***** Records provided
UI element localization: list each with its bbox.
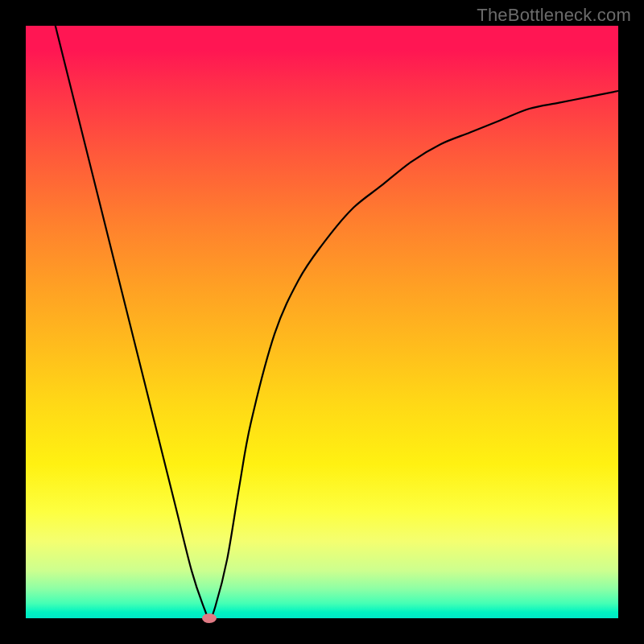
minimum-marker-icon xyxy=(202,613,217,623)
bottleneck-curve xyxy=(56,26,618,618)
watermark-text: TheBottleneck.com xyxy=(477,5,631,26)
chart-frame: TheBottleneck.com xyxy=(0,0,644,644)
plot-area xyxy=(26,26,618,618)
curve-svg xyxy=(26,26,618,618)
**********
■ **What you are asked to do**:
Return the listing above word for word. Keep the images out.

■ **Solution to this problem**:
UI element localization: list each with its bbox.
minimum-marker-icon xyxy=(202,613,217,623)
bottleneck-curve xyxy=(56,26,618,618)
watermark-text: TheBottleneck.com xyxy=(477,5,631,26)
chart-frame: TheBottleneck.com xyxy=(0,0,644,644)
plot-area xyxy=(26,26,618,618)
curve-svg xyxy=(26,26,618,618)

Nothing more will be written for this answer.